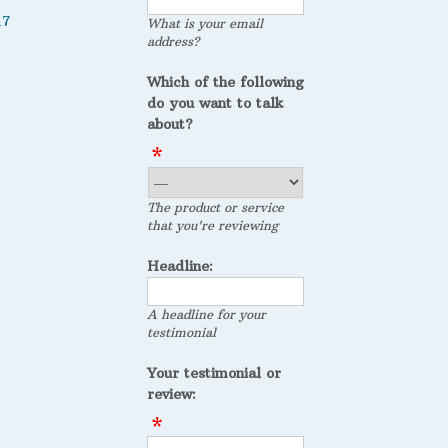
17
What is your email
address?
Which of the following
do you want to talk
about?
The product or service
that you're reviewing
Headline:
A headline for your
testimonial
Your testimonial or
review:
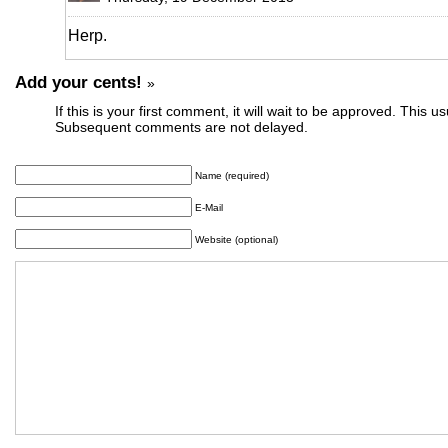
Herp.
Add your cents!
»
If this is your first comment, it will wait to be approved. This u
Subsequent comments are not delayed.
Name (required)
E-Mail
Website (optional)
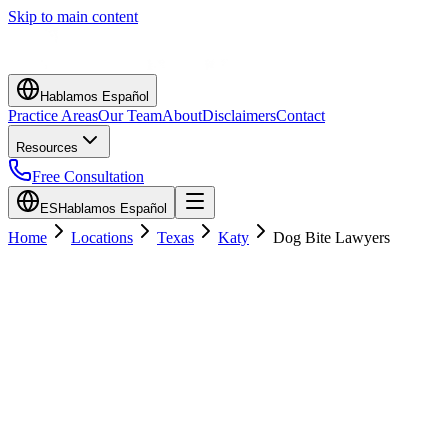
Skip to main content
Hablamos Español
Practice Areas
Our Team
About
Disclaimers
Contact
Resources
Free Consultation
ES
Hablamos Español
Home
Locations
Texas
Katy
Dog Bite Lawyers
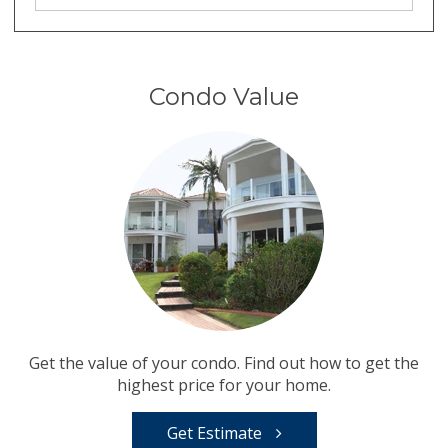
Condo Value
Get the value of your condo. Find out how to get the
highest price for your home.
Get Estimate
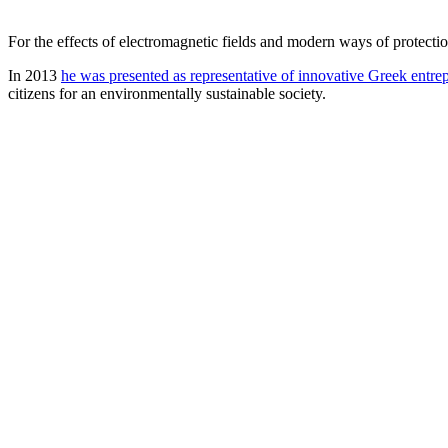
For the effects of electromagnetic fields and modern ways of protectio
In 2013
he was presented as representative of innovative Greek entr
citizens for an environmentally sustainable society.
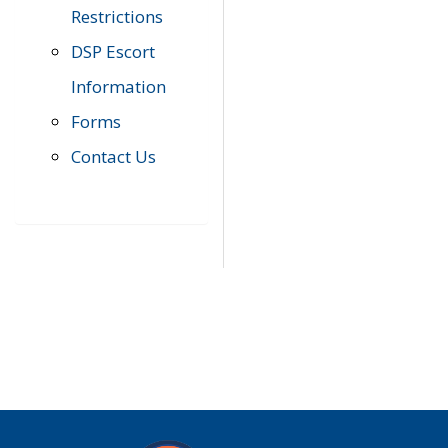
Restrictions
DSP Escort
Information
Forms
Contact Us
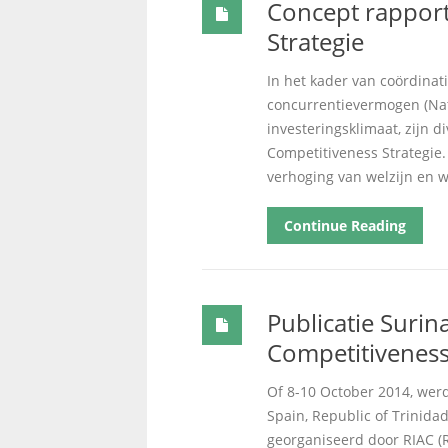
Concept rapport
Strategie
In het kader van coördinat
concurrentievermogen (Nat
investeringsklimaat, zijn 
Competitiveness Strategie.
verhoging van welzijn en w
Continue Reading
Publicatie Surina
Competitiveness
Of 8-10 October 2014, werd
Spain, Republic of Trinida
georganiseerd door RIAC (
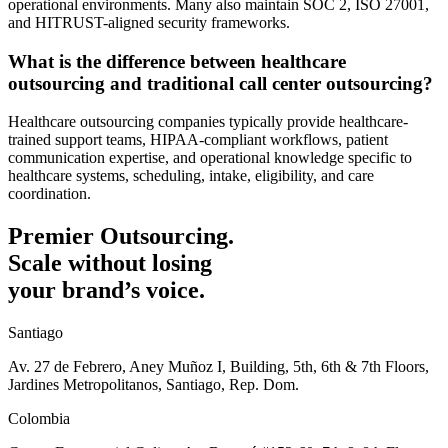
operational environments. Many also maintain SOC 2, ISO 27001,
and HITRUST-aligned security frameworks.
What is the difference between healthcare
outsourcing and traditional call center outsourcing?
Healthcare outsourcing companies typically provide healthcare-
trained support teams, HIPAA-compliant workflows, patient
communication expertise, and operational knowledge specific to
healthcare systems, scheduling, intake, eligibility, and care
coordination.
Premier Outsourcing.
Scale without losing
your brand’s voice.
Santiago
Av. 27 de Febrero, Aney Muñoz I, Building, 5th, 6th & 7th Floors,
Jardines Metropolitanos, Santiago, Rep. Dom.
Colombia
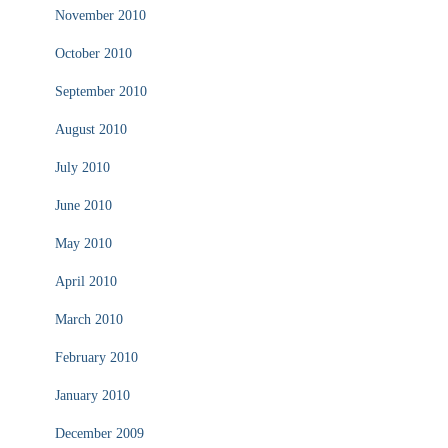
November 2010
October 2010
September 2010
August 2010
July 2010
June 2010
May 2010
April 2010
March 2010
February 2010
January 2010
December 2009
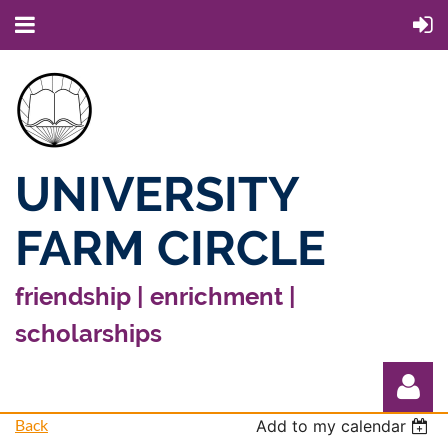
UNIVERSITY
FARM CIRCLE
friendship | enrichment |
scholarships
Back
Add to my calendar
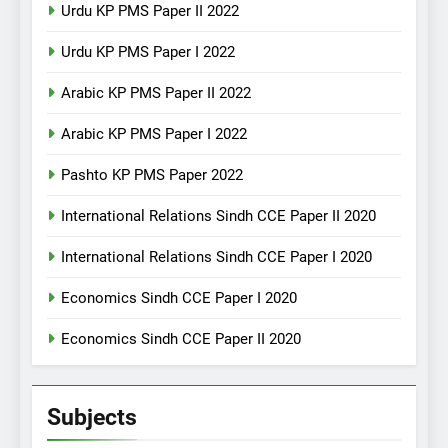
Urdu KP PMS Paper II 2022
Urdu KP PMS Paper I 2022
Arabic KP PMS Paper II 2022
Arabic KP PMS Paper I 2022
Pashto KP PMS Paper 2022
International Relations Sindh CCE Paper II 2020
International Relations Sindh CCE Paper I 2020
Economics Sindh CCE Paper I 2020
Economics Sindh CCE Paper II 2020
Subjects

------------------------------------------------

- _AIM OF THE TASK_
Lines holding the string "Sindh": find them in the listing above and copy each one.

- _EXERCISE ANSWER_
International Relations Sindh CCE Paper II 2020
International Relations Sindh CCE Paper I 2020
Economics Sindh CCE Paper I 2020
Economics Sindh CCE Paper II 2020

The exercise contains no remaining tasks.